NCPI based inflation stood at 45.30% by end of May 2022 (CCPI based inflation was 54.60% YoY in June 2022). The increase in global fuel prices and other essential imports over 1H CY22 are yet to be reflected in Sri Lankan consumer prices. It may take another 3-4 months for these to be reflected in consumer prices. As such, inflation is expected to increase further. Monetary tightening in the US and Europe will also put pressure on weaker currencies that will in turn increase import costs – leading to further inflationary pressure. However, the increase in interest rates will support in absorbing excess liquidity from the market that will curtail consumption. We will be able to witness the continuation of double-digit inflation in the short to medium term.

 

Escalation of construction costs will limit upcoming condominium development resulting in greater demand for complete or nearly complete apartments.

 

Cement price movement in Sri Lanka

 

 

  • Sri Lanka has witnessed a sharp increase in construction material cost in 2021 and 2022. This was amplified by the import restrictions due to USD shortages and the depreciation of the LKR against the USD.

  • Furthermore, labour costs had also kept increasing during the same period. However, industry experts are of the view that labour costs would stabilise in the mid term.

  • Global steel prices have witnessed a gradual upward trend in 2022 which will further impact the building material prices in Sri Lanka

  • High construction costs are expected to curtail any new launches and delay condominiums that are in the construction stage, creating a shortage of supply in the medium term (7-8 years). Therefore, condominiums that are complete or nearly complete will see significantly higher demand.

  • Increase in cost of construction due to scarcity of building material will result in fewer houses being constructed and this will further increase the demand for complete and nearly complete condominiums.

 

 

Prohibitive prices of land in prime locations to drive demand for apartments, while dollarisation provides a hedge for currency risk.

 

Land prices in residential areas of Colombo

 

 

Land prices in Colombo have been increasing steadily and the asking prices have gone up significantly since the LKR depreciated. Land in prime residential neighbourhoods are scarce and prices are prohibitive. A townhouse in central Colombo on a land extent of 10 perches would cost over LKR 320 mn. This makes apartments the more affordable and practical option, given the current challenges with new construction.

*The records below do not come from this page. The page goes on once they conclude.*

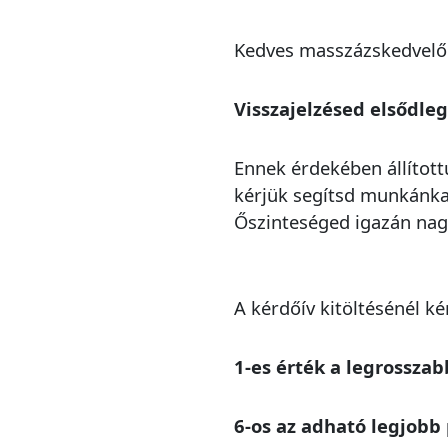
Kedves masszázskedvelő
Visszajelzésed elsődle
Ennek érdekében állítot
kérjük segítsd munkánka
Őszinteséged igazán nagy
A kérdőív kitöltésénél k
1-es érték a legrosszab
6-os az adható legjobb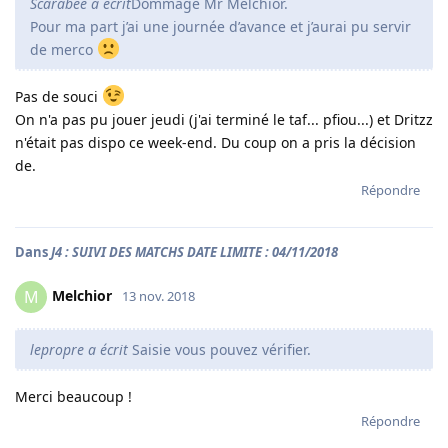
Scarabee a écrit
Dommage Mr Melchior.
Pour ma part j’ai une journée d’avance et j’aurai pu servir
de merco
Pas de souci
On n'a pas pu jouer jeudi (j'ai terminé le taf... pfiou...) et Dritzz
n'était pas dispo ce week-end. Du coup on a pris la décision
de.
Répondre
Dans
J4 : SUIVI DES MATCHS DATE LIMITE : 04/11/2018
Melchior
M
13 nov. 2018
lepropre a écrit
Saisie vous pouvez vérifier.
Merci beaucoup !
Répondre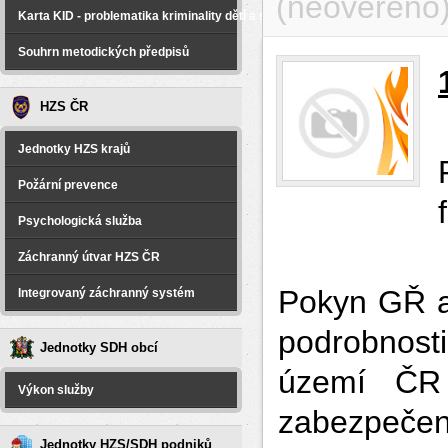
(neověřeno
Karta KID - problematika kriminality dětí a spáchané na dětech
Souhrn metodických předpisů
HZS ČR
Jednotky HZS krajů
Požární prevence
Psychologická služba
Záchranný útvar HZS ČR
Pokyn GŘ a
Integrovaný záchranný systém
podrobnost
Jednotky SDH obcí
území ČR
Výkon služby
zabezpeče
Jednotky HZS/SDH podniků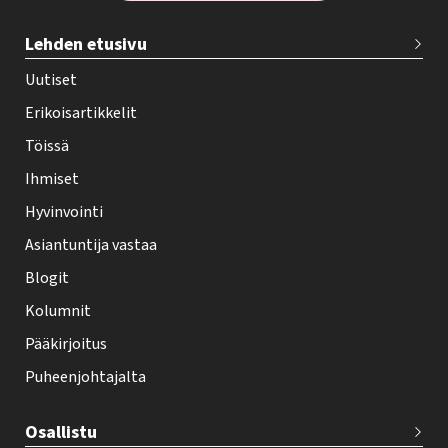
T
Lehden etusivu
e
h
Uutiset
y
Erikoisartikkelit
-
Töissä
l
Ihmiset
e
Hyvinvointi
h
Asiantuntija vastaa
t
i
Blogit
f
Kolumnit
o
Pääkirjoitus
o
Puheenjohtajalta
t
e
Osallistu
r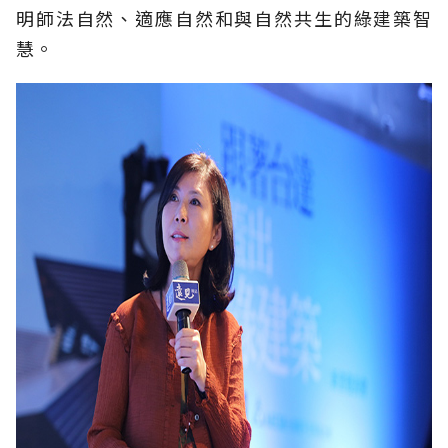
明師法自然、適應自然和與自然共生的綠建築智
慧。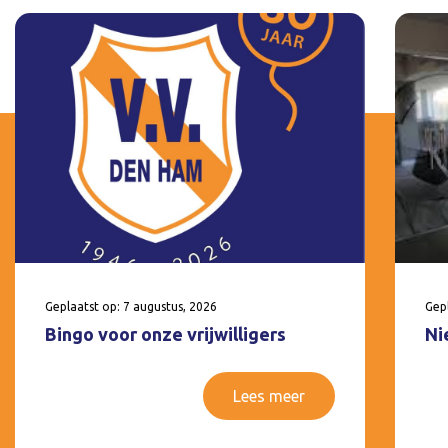
Geplaatst op: 7 augustus, 2026
Gepl
Bingo voor onze vrijwilligers
Ni
Lees meer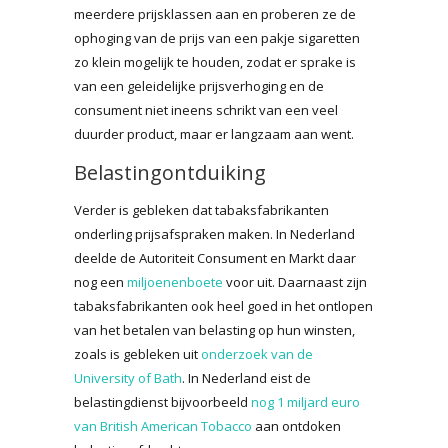
meerdere prijsklassen aan en proberen ze de
ophoging van de prijs van een pakje sigaretten
zo klein mogelijk te houden, zodat er sprake is
van een geleidelijke prijsverhoging en de
consument niet ineens schrikt van een veel
duurder product, maar er langzaam aan went.
Belastingontduiking
Verder is gebleken dat tabaksfabrikanten
onderling prijsafspraken maken. In Nederland
deelde de Autoriteit Consument en Markt daar
nog een
miljoenenboete
voor uit. Daarnaast zijn
tabaksfabrikanten ook heel goed in het ontlopen
van het betalen van belasting op hun winsten,
zoals is gebleken uit
onderzoek van de
University of Bath
. In Nederland eist de
belastingdienst bijvoorbeeld
nog 1 miljard euro
van British American Tobacco
aan ontdoken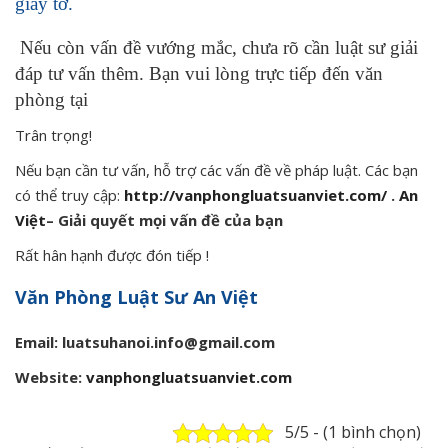
giấy tờ.
Nếu còn vấn đề vướng mắc, chưa rõ cần luật sư giải
đáp tư vấn thêm.
Bạn vui lòng trực tiếp đến văn
phòng tại
Trân trọng!
Nếu bạn cần tư vấn, hỗ trợ các vấn đề về pháp luật. Các bạn
có thể truy cập:
http://vanphongluatsuanviet.com/
.
An
Việt
– Giải quyết mọi vấn đề của bạn
Rất hân hạnh được đón tiếp !
Văn Phòng Luật Sư An Việt
Email: luatsuhanoi.info@gmail.com
Website:
vanphongluatsuanviet.com
5/5 - (1 bình chọn)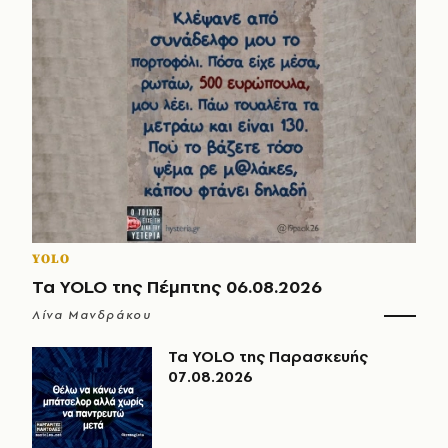
YOLO
Τα YOLO της Πέμπτης 06.08.2026
Λίνα Μανδράκου
Τα YOLO της Παρασκευής
07.08.2026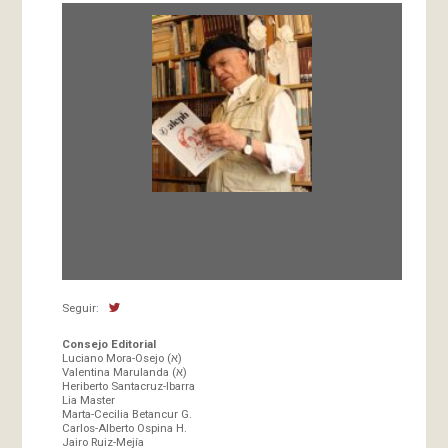
Fundada en 1966 por Carlos-Enrique Ruiz,
Director
Seguir:
Consejo Editorial
Luciano Mora-Osejo (א)
Valentina Marulanda (א)
Heriberto Santacruz-Ibarra
Lia Master
Marta-Cecilia Betancur G.
Carlos-Alberto Ospina H.
Jairo Ruiz-Mejía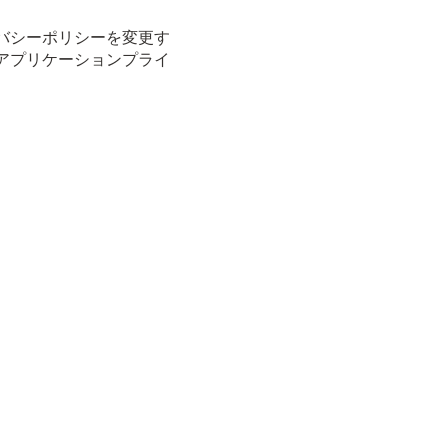
バシーポリシーを変更す
アプリケーションプライ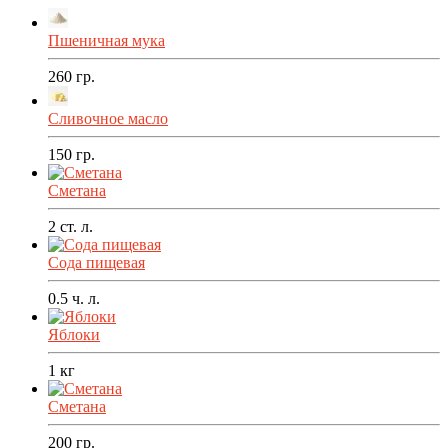
Пшеничная мука
260
гр.
Сливочное масло
150
гр.
Сметана
2
ст. л.
Сода пищевая
0.5
ч. л.
Яблоки
1
кг
Сметана
200
гр.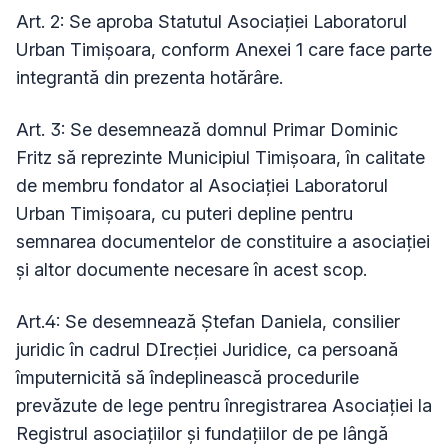
Art. 2: Se aproba Statutul Asociaţiei Laboratorul
Urban Timișoara, conform Anexei 1 care face parte
integrantă din prezenta hotărâre.
Art. 3: Se desemnează domnul Primar Dominic
Fritz să reprezinte Municipiul Timişoara, în calitate
de membru fondator al Asociaţiei Laboratorul
Urban Timișoara, cu puteri depline pentru
semnarea documentelor de constituire a asociației
şi altor documente necesare în acest scop.
Art.4: Se desemnează Ștefan Daniela, consilier
juridic în cadrul DIrecției Juridice, ca persoană
împuternicită să îndeplinească procedurile
prevăzute de lege pentru înregistrarea Asociaţiei la
Registrul asociaţiilor şi fundaţiilor de pe lângă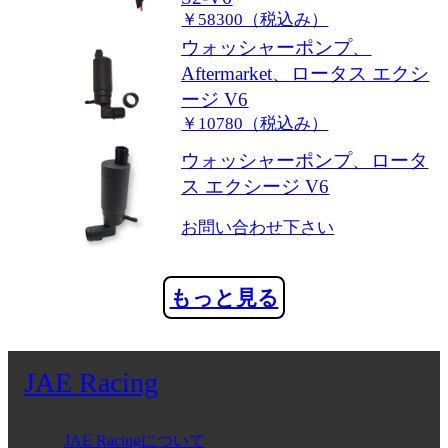
￥58300（税込み）
ウォッシャーポンプ、
Aftermarket、ロータス エクシ
ージ V6
￥10780（税込み）
ウォッシャーポンプ、ロータ
ス エクシージ V6
お問い合わせ下さい
もっと見る
JAE Racing
JAE Racingについて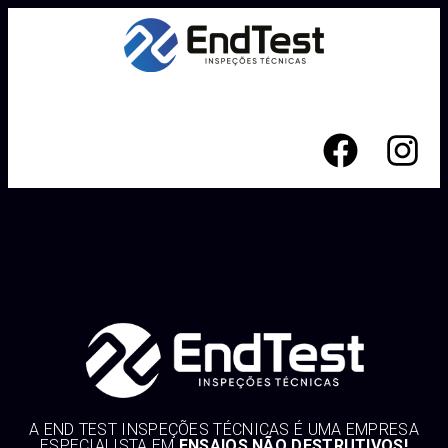
ENSAIOS NÃO
DESTRUTIVOS!
A END TEST INSPEÇÕES TÉCNICAS É UMA EMPRESA
ESPECIALISTA EM
ENSAIOS NÃO DESTRUTIVOS!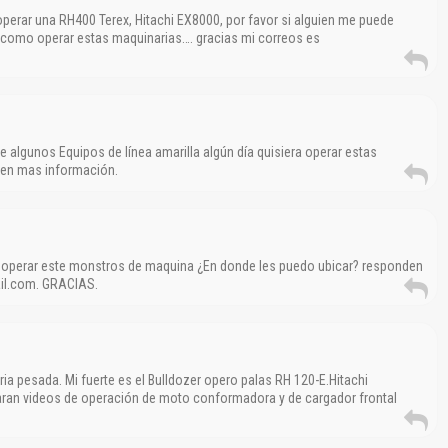
Reportar otro tipo de error...
operar una RH400 Terex, Hitachi EX8000, por favor si alguien me puede
como operar estas maquinarias…. gracias mi correos es
 algunos Equipos de línea amarilla algún día quisiera operar estas
den mas información.
a operar este monstros de maquina ¿En donde les puedo ubicar? responden
il.com. GRACIAS.
a pesada. Mi fuerte es el Bulldozer opero palas RH 120-E.Hitachi
aran videos de operación de moto conformadora y de cargador frontal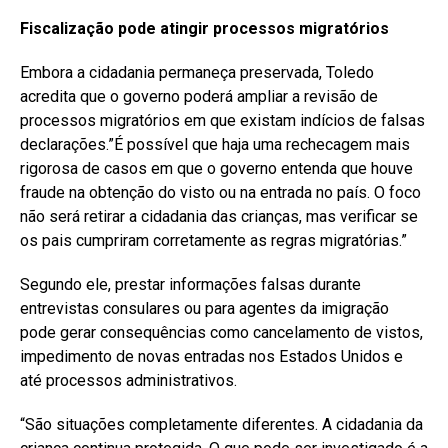
Fiscalização pode atingir processos migratórios
Embora a cidadania permaneça preservada, Toledo
acredita que o governo poderá ampliar a revisão de
processos migratórios em que existam indícios de falsas
declarações.”É possível que haja uma rechecagem mais
rigorosa de casos em que o governo entenda que houve
fraude na obtenção do visto ou na entrada no país. O foco
não será retirar a cidadania das crianças, mas verificar se
os pais cumpriram corretamente as regras migratórias.”
Segundo ele, prestar informações falsas durante
entrevistas consulares ou para agentes da imigração
pode gerar consequências como cancelamento de vistos,
impedimento de novas entradas nos Estados Unidos e
até processos administrativos.
“São situações completamente diferentes. A cidadania da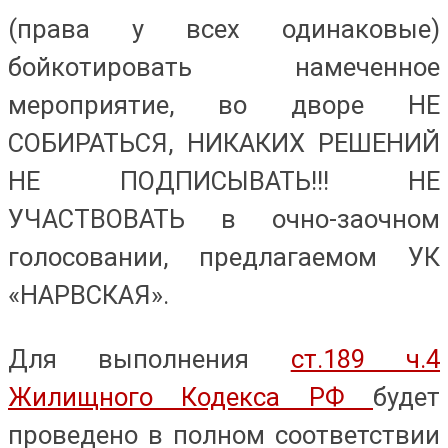
(права у всех одинаковые)
бойкотировать намеченное
мероприятие, во дворе НЕ
СОБИРАТЬСЯ, НИКАКИХ РЕШЕНИЙ
НЕ ПОДПИСЫВАТЬ!!! НЕ
УЧАСТВОВАТЬ в очно-заочном
голосовании, предлагаемом УК
«НАРВСКАЯ».
Для выполнения
ст.189 ч.4
Жилищного Кодекса РФ
будет
проведено в полном соответствии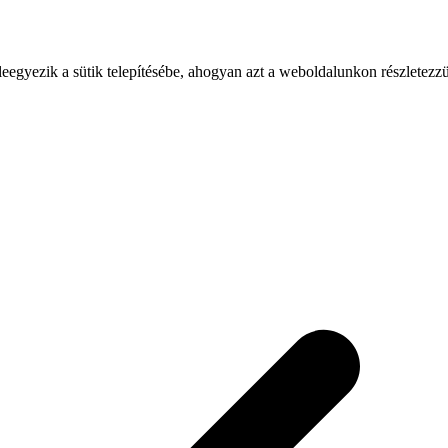
leegyezik a sütik telepítésébe, ahogyan azt a weboldalunkon részletezz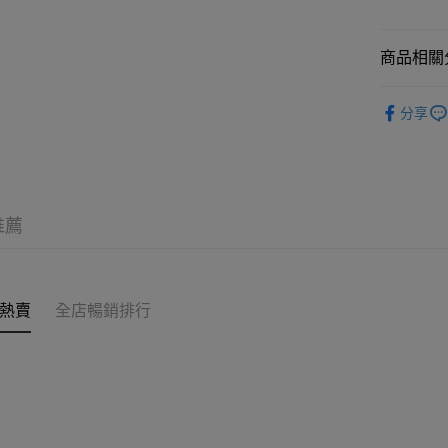
順豐站及營
商品相關分
每筆HK$6
護膚保養
確認發貨後
分享
物流公司
每筆HK$6
(香港門市
取。逾期
推薦
每筆HK$2
(澳門門市
取。逾期
熱賣
全店暢銷排行
每筆HK$2
澳門地區配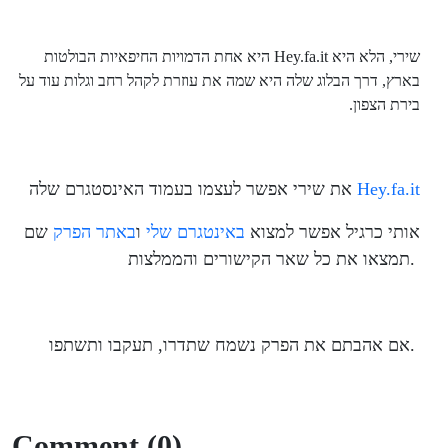
שירי, הלא היא Hey.fa.it היא אחת הדמויות החיפאיות הבולטות
בארץ, דרך הבלוג שלה היא שמה את עוזרת לקהל רחב וגלות עוד על
בירת הצפון.
Hey.fa.it
את שירי אפשר לעצמו בעמוד האינסטגרם שלה
אותי כרגיל אפשר למצוא
באינטגרם שלי
ו
באתר הפרק
שם
תמצאו את כל שאר הקישורים והממלצות.
אם אהבתם את הפרק נשמח שתדרו, תעקבו ותשתפו.
Comment (0)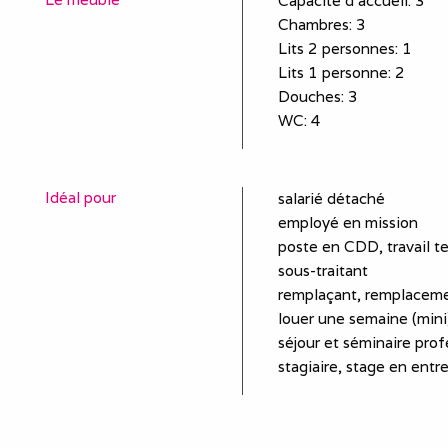
Capacité d'accueil
:
3
Chambres
: 3
Lits 2 personnes
:
1
Lits 1 personne
:
2
Douches
:
3
WC
:
4
Idéal pour
salarié détaché
employé en mission
poste en CDD, travail t
sous-traitant
remplaçant, remplaceme
louer une semaine (mini)
séjour et séminaire prof
stagiaire, stage en entr
Proche de
Civaux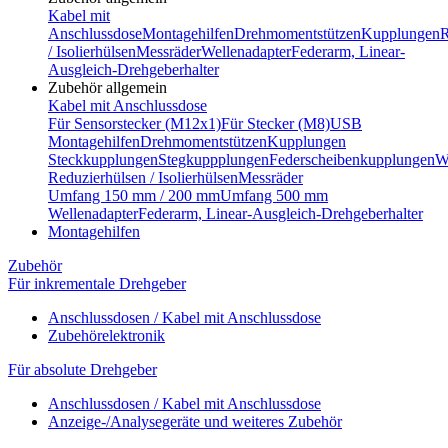
Kabel mit
Anschlussdose
Montagehilfen
Drehmomentstützen
Kupplungen
R
/ Isolierhülsen
Messräder
Wellenadapter
Federarm, Linear-
Ausgleich-Drehgeberhalter
Zubehör allgemein
Kabel mit Anschlussdose
Für Sensorstecker (M12x1)
Für Stecker (M8)
USB
Montagehilfen
Drehmomentstützen
Kupplungen
Steckkupplungen
Stegkuppplungen
Federscheibenkupplungen
W
Reduzierhülsen / Isolierhülsen
Messräder
Umfang 150 mm / 200 mm
Umfang 500 mm
Wellenadapter
Federarm, Linear-Ausgleich-Drehgeberhalter
Montagehilfen
Zubehör
Für inkrementale Drehgeber
Anschlussdosen / Kabel mit Anschlussdose
Zubehörelektronik
Für absolute Drehgeber
Anschlussdosen / Kabel mit Anschlussdose
Anzeige-/Analysegeräte und weiteres Zubehör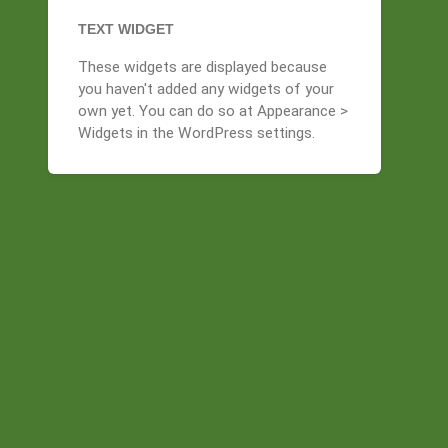
TEXT WIDGET
These widgets are displayed because
you haven't added any widgets of your
own yet. You can do so at Appearance >
Widgets in the WordPress settings.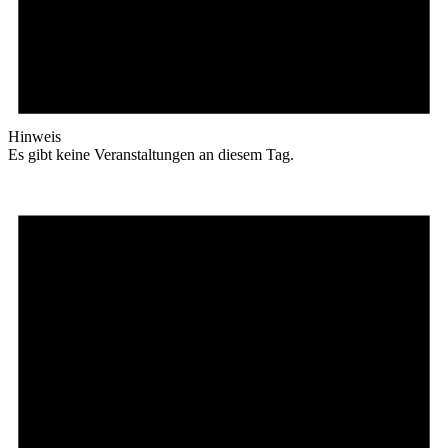
Hinweis
Es gibt keine Veranstaltungen an diesem Tag.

Dollarisation of pricing: Over the past few months, major apartment projects which are complete or almost complete (existing inventory) are already repriced in USD. This would create a hedge against LKR depreciation and hence the demand for these apartments would rise as investors look to these properties to diversify their LKR risk.

The LKR is at a very low value at present, which provides attractive apartment prices for foreign investors: LKR is at its lowest levels presently, with the currency stabilising. Hence apartment prices are currently attractive for foreign investors and for Sri Lankan expatriates who are looking to invest.

 

 

USD denominated rentals will provide a hedge for future returns.

 

Rental Capacity: With the availability of USD denominated rentals, investors are able to hedge the currency risk associated with LKR. Currently, 3 bedroom apartment prices range from USD 152,000 to USD 1,105,000 and rental rates range from USD 750 to USD 3,500.

 

Increased Safety : Many apartment complexes have gated communities, controlled access, security cameras and extra fire protection.

 

Considering the current macro-economic environment, Acquest recommends investing in apartments due to:

 

  • High replacement cost given the high construction cost and the difficulty in replacing these assets in the near future.
  • Limited supply of newly completed condominium developments over the next 7-8 years. Projects which are under construction have on average sold 80% of their inventory.
  • Prohibitive land cost, scarcity of land in residential areas and the challenges of new construction will further drive demand for apartments.
  • Dollarisation of apartment prices providing a hedge against LKR currency risk.
  • Dollarisation of rentals to provide a hedge for future rental returns against the LKR currency risk.